About 4 years ago Sharon was given a Team Leader position at OCR and nearly destroyed the sports section. His plan was total digital, screw print. His stroke of genius was that slideshows are the future of journalism. Screw everything else, slideshows. Teamwork is not in his vocabulary. He was concerned only with the Angels and Lakers. Screw the desk. He has no idea what it took to produce a paper, how an editor or leader is supposed to function so things run smoothly. He worked from about 7 a.m. to 2 p.m. each day and had zero communication with the deskers, who were left on their own to figure out what the writers were writing. As a manager? The first year, his Lakers writer did what he was instructed by Sharon. When the season ended, the writer presented his list of owed comp days. The number of owed days took him into the first week of the next season. There were meetings that wound up having to get HR involved. Oh, and he was responsible for the "News Mob." The entire staff, not just sports, everyone, covered Angels opening day. OCR was the laughingstock of the nation for that one. He assigned staff writers to monitor a dozen or more websites and blog about what other bloggers were blogging. One of the happiest days in sports came in July 2012, when Kushner took over and announced at the first town hall meeting that the focus would be on print since print brings in 87 percent of the revenue. Sharon came back to his desk after that meeting and announced to anyone sitting nearby that he was going to go back to news writing.

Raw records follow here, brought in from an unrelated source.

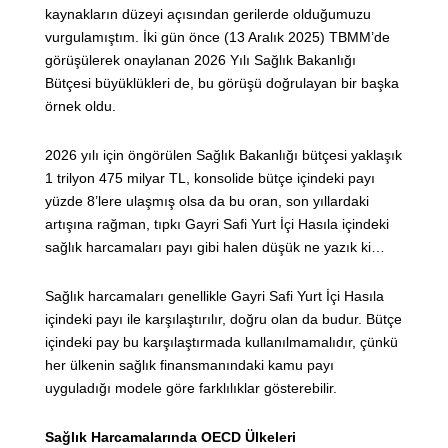
kaynakların düzeyi açısından gerilerde olduğumuzu
vurgulamıştım. İki gün önce (13 Aralık 2025) TBMM’de
görüşülerek onaylanan 2026 Yılı Sağlık Bakanlığı
Bütçesi büyüklükleri de, bu görüşü doğrulayan bir başka
örnek oldu.
2026 yılı için öngörülen Sağlık Bakanlığı bütçesi yaklaşık
1 trilyon 475 milyar TL, konsolide bütçe içindeki payı
yüzde 8’lere ulaşmış olsa da bu oran, son yıllardaki
artışına rağman, tıpkı Gayri Safi Yurt İçi Hasıla içindeki
sağlık harcamaları payı gibi halen düşük ne yazık ki…
Sağlık harcamaları genellikle Gayri Safi Yurt İçi Hasıla
içindeki payı ile karşılaştırılır, doğru olan da budur. Bütçe
içindeki pay bu karşılaştırmada kullanılmamalıdır, çünkü
her ülkenin sağlık finansmanındaki kamu payı
uyguladığı modele göre farklılıklar gösterebilir.
Sağlık Harcamalarında OECD Ülkeleri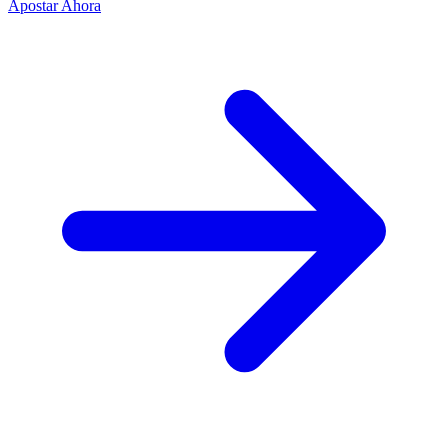
Apostar Ahora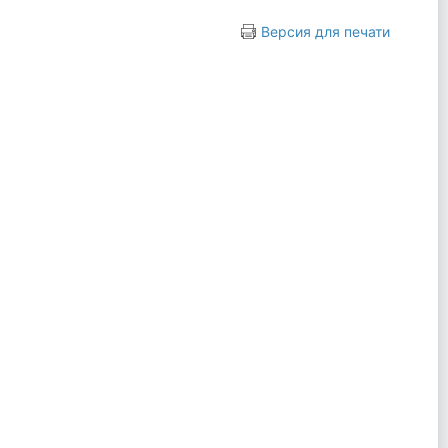
Версия для печати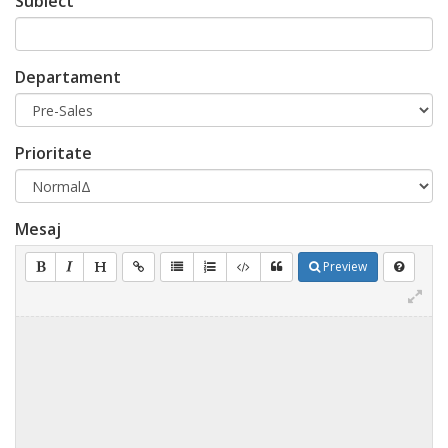
Subiect
Departament
Prioritate
Mesaj
Preview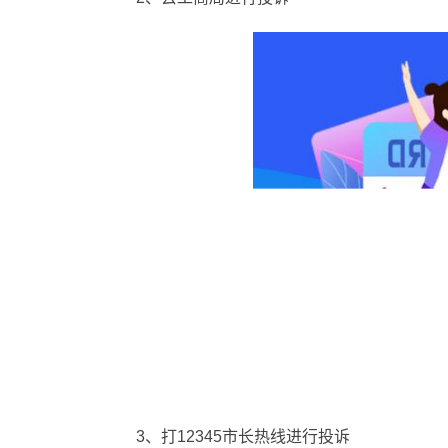
3、打12345市长热线进行投诉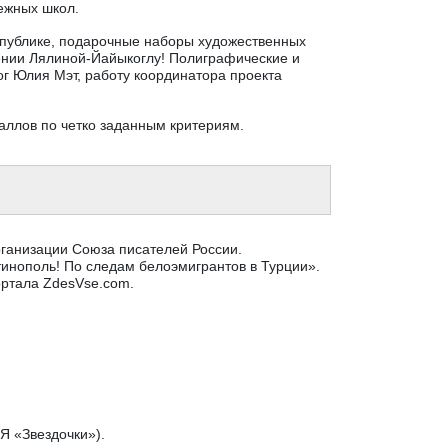
бежных школ.
еспублике, подарочные наборы художественных
ении Лялиной-Йайыкоглу! Полиграфические и
гог Юлия Мэт, работу координатора проекта
аллов по четко заданным критериям.
организации Союза писателей России.
тинополь! По следам белоэмигрантов в Турции».
ортала ZdesVse.com.
Я «Звездочки»).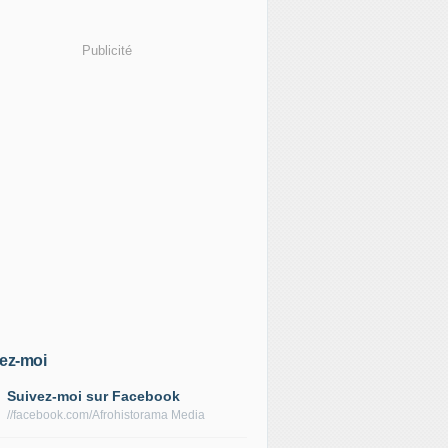
Publicité
ez-moi
Suivez-moi sur Facebook
//facebook.com/Afrohistorama Media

I can back everything that was written on this post. Sharon plays favorites, not only with reporters but with reporters who cover the teams that he likes. If your immediate supervisor is NOT Keith Sharon, or if you cover a team that he is not a fan of, you'd better update your resume.
 
The Blazers season opener got the "news mob" treatment. My goodness. It's like one of those Orange Bowl halftime shows, a glorious mess. Stories on best places to drink during a Blazers game AND best bars to watch a Blazers game. I'm sure I missed the story about the sound check and the interview with the guy who watches over the players cars during the games.
 
Really a shame that such a (potentially good job goes to someone like that. I wonder how he is getting along with Canzano.